讲座：Big 4 Auditors, Litigation Risk, and Disclosure Tone
题 目：Big 4 Auditors, Litigation Risk, and Disclosure Tone
讲座嘉宾：Ling Lei Lisic，Associate Professor, Department of Accounting and Information Systems, Pamplin College of Business, Virginia Polytechnic Institute and State University
地 点：上海交通大学 徐汇校区包图A303室
“We examine the effect of Big 4 auditors on management’s use of optimistic language in audited financial reports. While regulators and practitioners consider the audit of disclosures to be increasingly important, empirical evidence of an auditor’s effect on management’s qualitative disclosure choices is limited. Focusing on the notes to the financial statements, which are the primary disclosure item subject to audit, we find that the tone of the qualitative footnote disclosures is significantly more reflective of bad economic news in the presence of a Big 4 auditor compared with a non-Big 4 auditor. This Big 4 effect on footnote disclosure tone is more pronounced for the subsample of companies with high litigation risks. Our inferences continue to hold for matched samples constructed using coarsened exact matching and entropy balancing to control for inherent differences between clients of Big 4 and non-Big 4 auditors. In contrast, when we examine Management’s Discussion and Analysis, which is not subject to audit, we do not find a Big 4 effect on the sensitivity of its tone to bad news. Our results are consistent with higher litigation exposure motivating Big 4 auditors to constrain management’s use of optimistic language while auditing financial reports. This research provides new evidence to the ongoing regulatory discussions regarding the value of auditing disclosures.”
Ling Lei Lisic joined the Pamplin College of Business at Virginia Tech in the fall of 2017 as an Associate Professor.

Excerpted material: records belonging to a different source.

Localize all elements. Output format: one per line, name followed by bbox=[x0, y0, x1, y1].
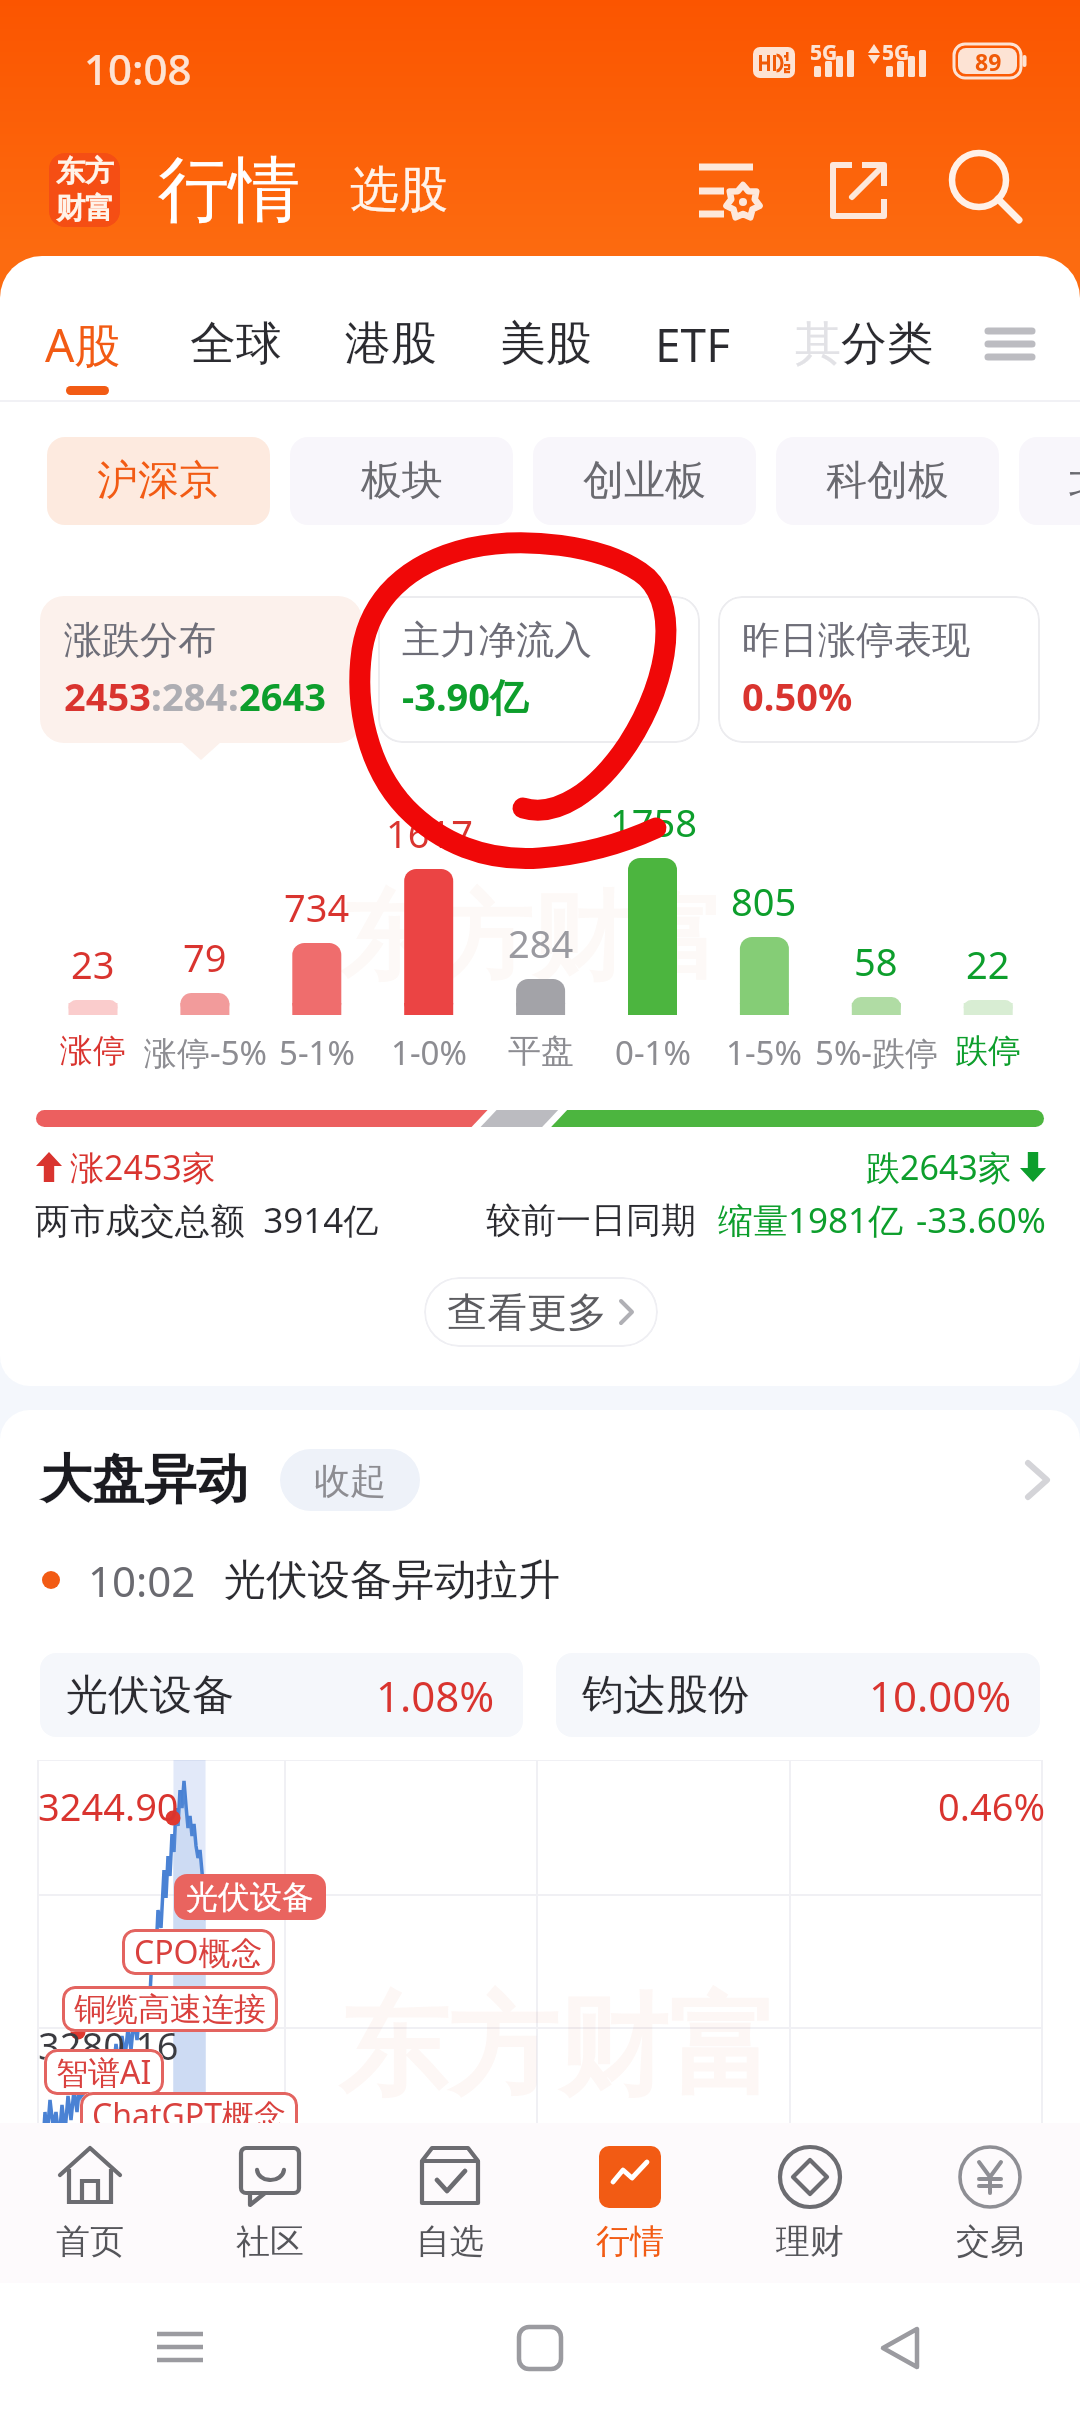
staticText: 较前一日同期 bbox=[486, 1198, 696, 1242]
button[interactable]: A股 bbox=[45, 286, 121, 402]
button[interactable]: 科创板 bbox=[776, 437, 999, 525]
staticText: 东方 bbox=[56, 153, 114, 190]
staticText: 5%-跌停 bbox=[815, 1030, 938, 1075]
staticText: 美股 bbox=[500, 315, 592, 373]
button[interactable]: 其 bbox=[795, 286, 933, 402]
staticText: 昨日涨停表现 bbox=[742, 616, 970, 664]
staticText: 铜缆高速连接 bbox=[74, 1989, 266, 2029]
staticText: 5G bbox=[882, 38, 910, 67]
button[interactable]: 理财 bbox=[720, 2123, 900, 2283]
button[interactable]: 创业板 bbox=[533, 437, 756, 525]
staticText: 805 bbox=[731, 875, 797, 927]
staticText: 10:02 bbox=[88, 1552, 196, 1609]
staticText: 0.50% bbox=[742, 670, 853, 722]
staticText: 主力净流入 bbox=[402, 616, 592, 664]
staticText: 缩量1981亿 bbox=[718, 1196, 904, 1244]
staticText: 两市成交总额 3914亿 bbox=[35, 1196, 379, 1244]
button[interactable]: Back bbox=[720, 2283, 1080, 2412]
staticText: 创业板 bbox=[583, 455, 706, 507]
staticText: 涨停-5% bbox=[144, 1030, 267, 1075]
button[interactable]: 港股 bbox=[345, 286, 437, 402]
button[interactable]: Share bbox=[798, 124, 918, 256]
button[interactable]: 查看更多 bbox=[424, 1277, 658, 1347]
staticText: 79 bbox=[183, 931, 227, 983]
staticText: 1758 bbox=[610, 796, 697, 848]
staticText: 北交所 bbox=[1069, 455, 1080, 507]
button[interactable]: ChatGPT概念 bbox=[80, 2092, 298, 2123]
button[interactable]: 收起 bbox=[280, 1449, 420, 1511]
staticText: 科创板 bbox=[826, 455, 949, 507]
button[interactable]: 板块 bbox=[290, 437, 513, 525]
staticText: 理财 bbox=[776, 2220, 844, 2263]
staticText: 89 bbox=[975, 46, 1002, 77]
button[interactable]: 行情 bbox=[540, 2123, 720, 2283]
button[interactable]: Recent apps bbox=[0, 2283, 360, 2412]
staticText: 光伏设备异动拉升 bbox=[224, 1554, 560, 1607]
staticText: 东方财富 bbox=[338, 1978, 778, 2117]
button[interactable]: All categories bbox=[960, 286, 1060, 402]
staticText: 1-5% bbox=[726, 1030, 802, 1075]
staticText: 2643 bbox=[239, 670, 326, 722]
staticText: 3280.16 bbox=[38, 2019, 179, 2071]
staticText: 港股 bbox=[345, 315, 437, 373]
staticText: 其 bbox=[795, 315, 841, 373]
staticText: 钧达股份 bbox=[582, 1669, 750, 1722]
button[interactable]: 主力净流入 bbox=[378, 596, 700, 743]
staticText: 2453 bbox=[64, 670, 151, 722]
staticText: 平盘 bbox=[508, 1030, 574, 1072]
staticText: 选股 bbox=[350, 159, 448, 221]
staticText: 5-1% bbox=[279, 1030, 355, 1075]
staticText: -3.90亿 bbox=[402, 670, 529, 722]
button[interactable]: 铜缆高速连接 bbox=[62, 1986, 278, 2032]
staticText: 分类 bbox=[841, 315, 933, 373]
button[interactable]: 光伏设备 bbox=[40, 1653, 523, 1737]
staticText: 涨跌分布 bbox=[64, 616, 216, 664]
staticText: 跌2643家 bbox=[866, 1144, 1012, 1190]
staticText: 东方财富 bbox=[340, 878, 724, 999]
staticText: 5G bbox=[810, 38, 838, 67]
button[interactable]: 北交所 bbox=[1019, 437, 1080, 525]
staticText: 首页 bbox=[56, 2220, 124, 2263]
button[interactable]: 美股 bbox=[500, 286, 592, 402]
button[interactable]: Home bbox=[360, 2283, 720, 2412]
button[interactable]: 全球 bbox=[190, 286, 282, 402]
button[interactable]: 10:02 bbox=[42, 1535, 1080, 1625]
button[interactable]: 交易 bbox=[900, 2123, 1080, 2283]
staticText: 自选 bbox=[416, 2220, 484, 2263]
button[interactable]: ETF bbox=[655, 286, 731, 402]
button[interactable]: 光伏设备 bbox=[174, 1874, 326, 1920]
staticText: 10.00% bbox=[869, 1667, 1012, 1724]
button[interactable]: 钧达股份 bbox=[556, 1653, 1040, 1737]
button[interactable]: 涨跌分布 bbox=[40, 596, 362, 743]
staticText: 涨2453家 bbox=[70, 1144, 216, 1190]
button[interactable]: 社区 bbox=[180, 2123, 360, 2283]
button[interactable]: 首页 bbox=[0, 2123, 180, 2283]
staticText: 0.46% bbox=[938, 1780, 1045, 1832]
staticText: 光伏设备 bbox=[66, 1669, 234, 1722]
button[interactable]: East Money logo bbox=[49, 153, 120, 227]
staticText: 涨停 bbox=[60, 1030, 126, 1072]
button[interactable]: CPO概念 bbox=[122, 1929, 275, 1975]
staticText: 查看更多 bbox=[447, 1287, 607, 1337]
button[interactable]: 智谱AI bbox=[44, 2049, 164, 2095]
staticText: 734 bbox=[284, 881, 350, 933]
button[interactable]: 自选 bbox=[360, 2123, 540, 2283]
button[interactable]: Search bbox=[927, 124, 1047, 256]
staticText: : bbox=[151, 670, 162, 722]
staticText: 23 bbox=[71, 938, 115, 990]
staticText: 收起 bbox=[314, 1458, 386, 1503]
staticText: 284 bbox=[162, 670, 228, 722]
staticText: -33.60% bbox=[916, 1196, 1046, 1244]
button[interactable]: 大盘异动 bbox=[0, 1425, 1080, 1535]
staticText: 智谱AI bbox=[56, 2050, 152, 2094]
button[interactable]: Filter settings bbox=[666, 124, 786, 256]
button[interactable]: 昨日涨停表现 bbox=[718, 596, 1040, 743]
staticText: ChatGPT概念 bbox=[92, 2093, 286, 2123]
staticText: 58 bbox=[854, 935, 898, 987]
staticText: 行情 bbox=[596, 2220, 664, 2263]
button[interactable]: 沪深京 bbox=[47, 437, 270, 525]
staticText: 板块 bbox=[361, 455, 443, 507]
staticText: 1-0% bbox=[391, 1030, 467, 1075]
staticText: 0-1% bbox=[615, 1030, 691, 1075]
staticText: 社区 bbox=[236, 2220, 304, 2263]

Before this, she taught at George Mason University for nine years after receiving her Ph.D. from the University of Connecticut in 2008. Her research interests focus on archival tests of economic theories of auditing and financial accounting. Her research has appeared in premier business journals such as The Accounting Review,Journal of Accounting and Economics, Journal of Financial Economics,Production and Operations Management, and Contemporary Accounting Research. She has served as a guest editor for Journal of Business Researchand is currently on the editorial boards of Auditing: A Journal of Practice and Theory and Journal of International Accounting Research. She also serves as an ad hoc reviewer for many leading accounting journals such as The Accounting Review and Contemporary Accounting Research. She was a Co-Chair of the 2017 AAA Auditing Section Midyear Meeting and is the Chair of the Auditing Section Research Committee.
Her teaching interests are in auditing, financial accounting and managerial accounting, at the Ph.D., master, and undergraduate levels. She has taught Auditing and Intermediate Financial Accounting I to master and undergraduate students, Introductory Financial Accounting to master and undergraduate students, and Introductory Managerial Accounting to undergraduate students.